Литмир - Электронная Библиотека
A
A

Как мог он забыть, что Габриэль все еще оставалась мадемуазель Дюбэй?

Она сделала один шаг, оказавшись таким образом в свете зажженной лампы. Заметив ее необычайную бледность, он участливо двинулся навстречу, но снова был остановлен требовательным тоном:

— Не прикасайтесь ко мне! Я требую ответа! Почему вы с такой поспешностью покинули Гранде-Терре? Вы же сказали, что мой отец — на острове.

Она помолчала и, переведя дыхание, одернула край своей безразмерной рубахи.

— Этому есть только одно объяснение. Вы что-то с ним сделали, верно?! Вы вернулись на остров, напали на моего отца и поэтому вынуждены скрываться бегством! — Она тяжело задышала. — Он… он мертв?

Роган ничего не ответил.

— Ответьте!

— Нет.

— Вы лжете!

— Вы можете верить тому, чему хотите!

— Я хочу знать правду!

— Я уже сказал вам правду!

Габриэль умолкла.
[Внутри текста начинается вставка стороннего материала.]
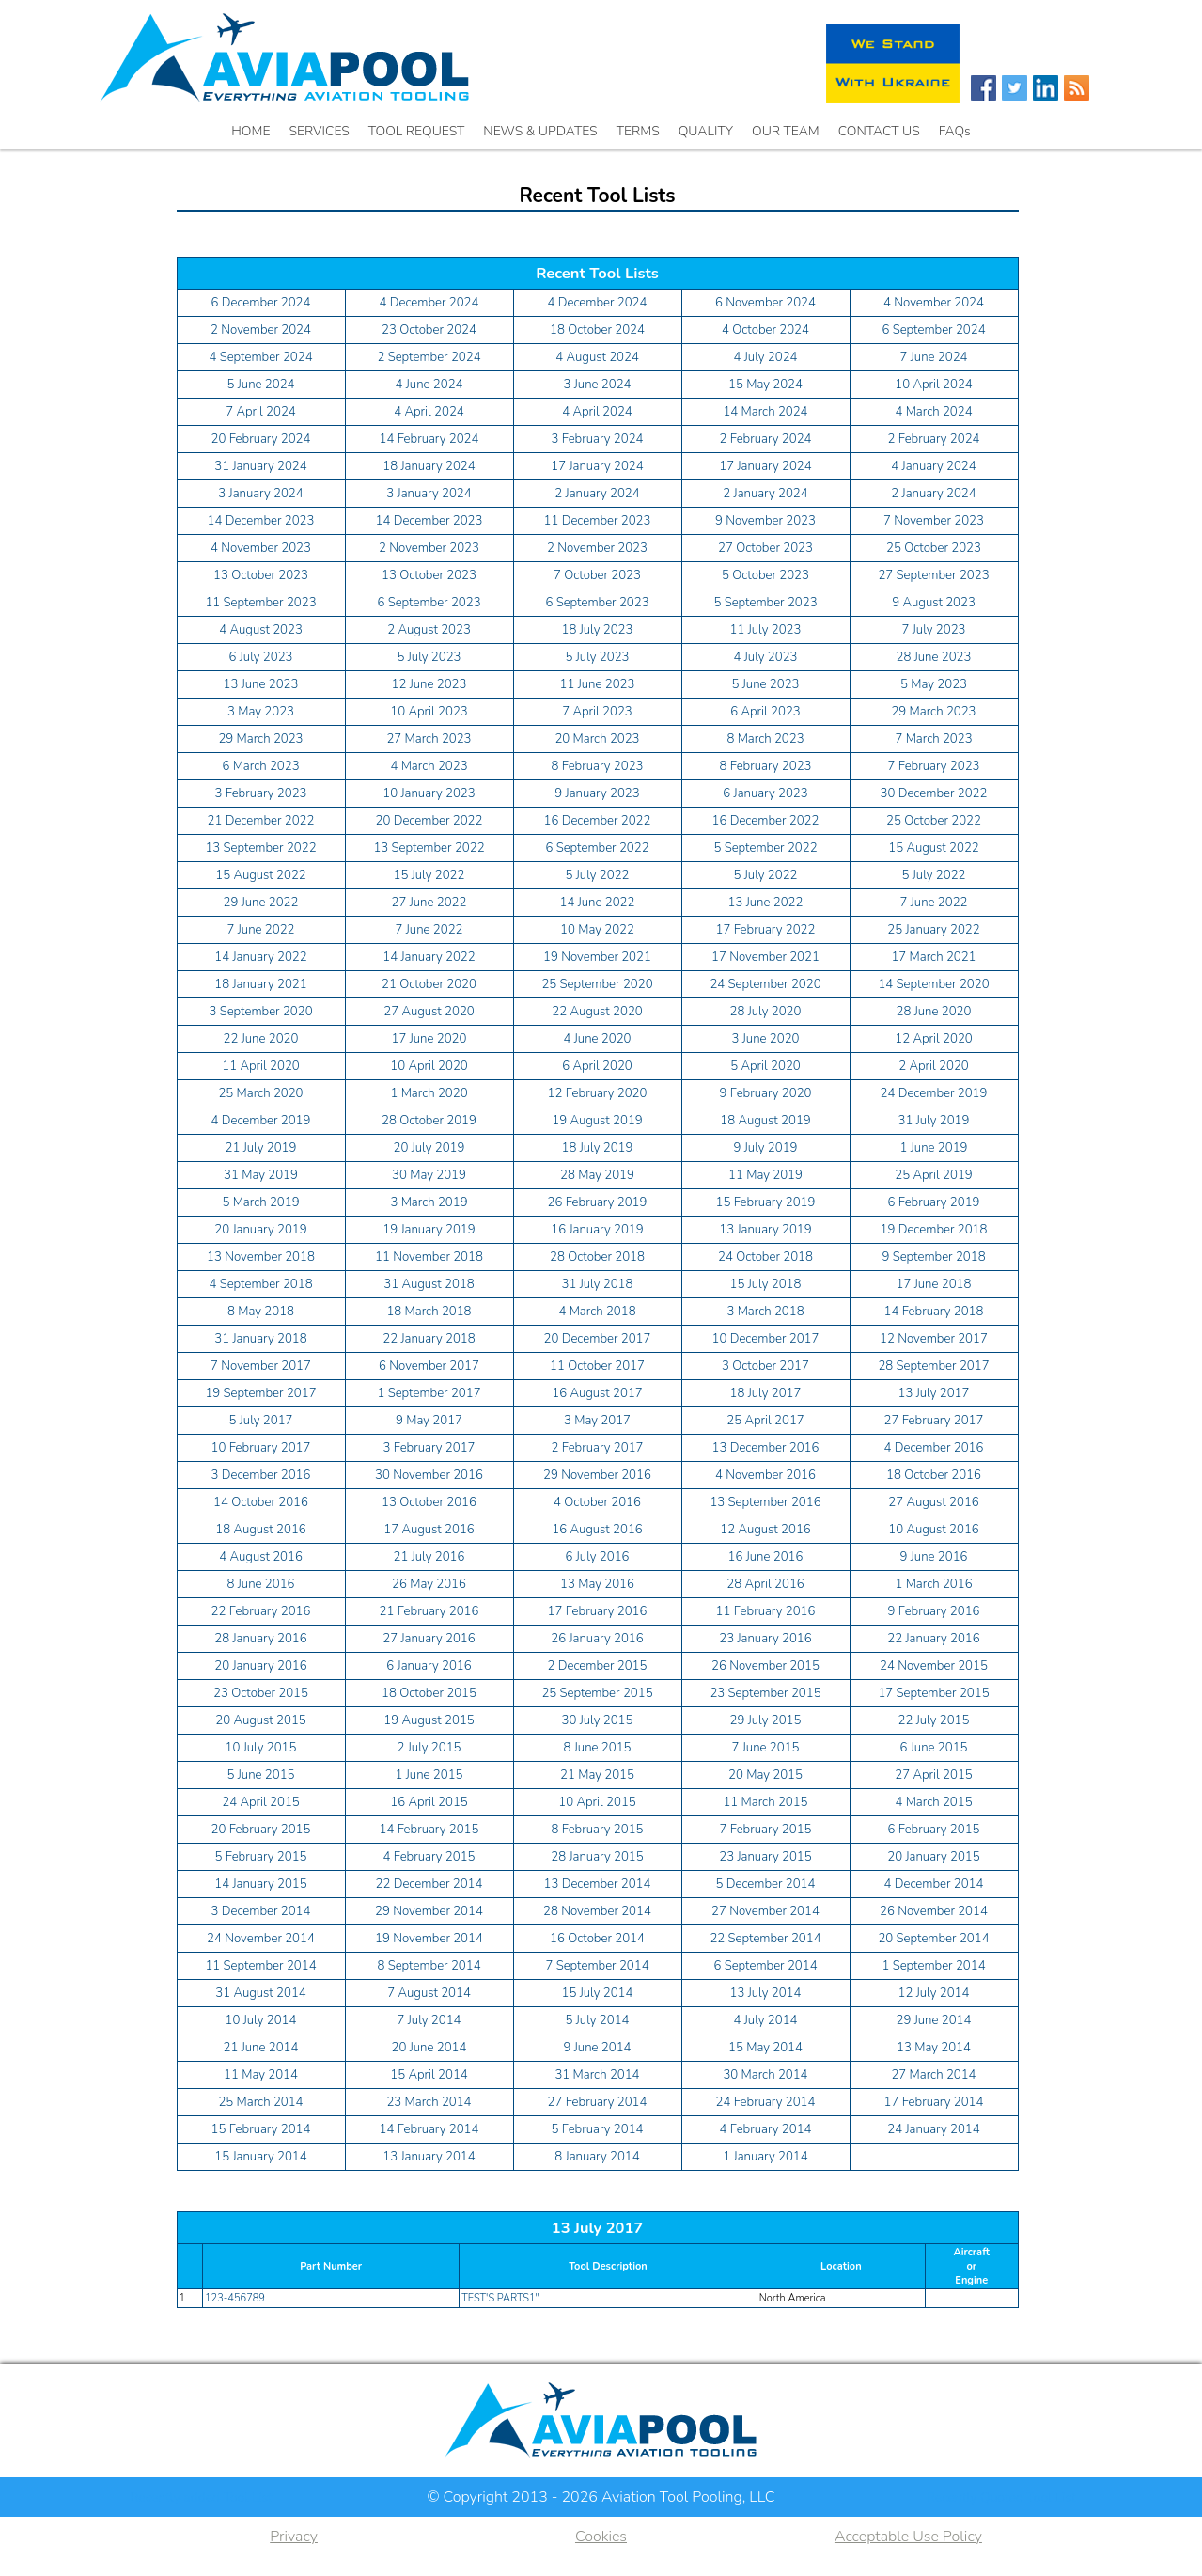 Image resolution: width=1202 pixels, height=2576 pixels. I want to click on 10 December 2017, so click(766, 1338).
Роган шагнул ей навстречу и снова услышал ее гневный возглас:

— Я сказала вам, не прикасайтесь ко мне.

— Мадемуазель, на этом корабле вы не отдаете приказов! Я бы хотел, чтобы вы это уже усвоили.

— Да, я с постыдной медлительностью осознаю, что происходит на самом деле. Не так ли? — Мигающий свет фонаря бросал блики на лицо Габриэль, обагряя волосы и зажигая яростный огонь в ее глазах. — Как, наверно, и отвлекала вас во время наших долгих бесед на палубе?!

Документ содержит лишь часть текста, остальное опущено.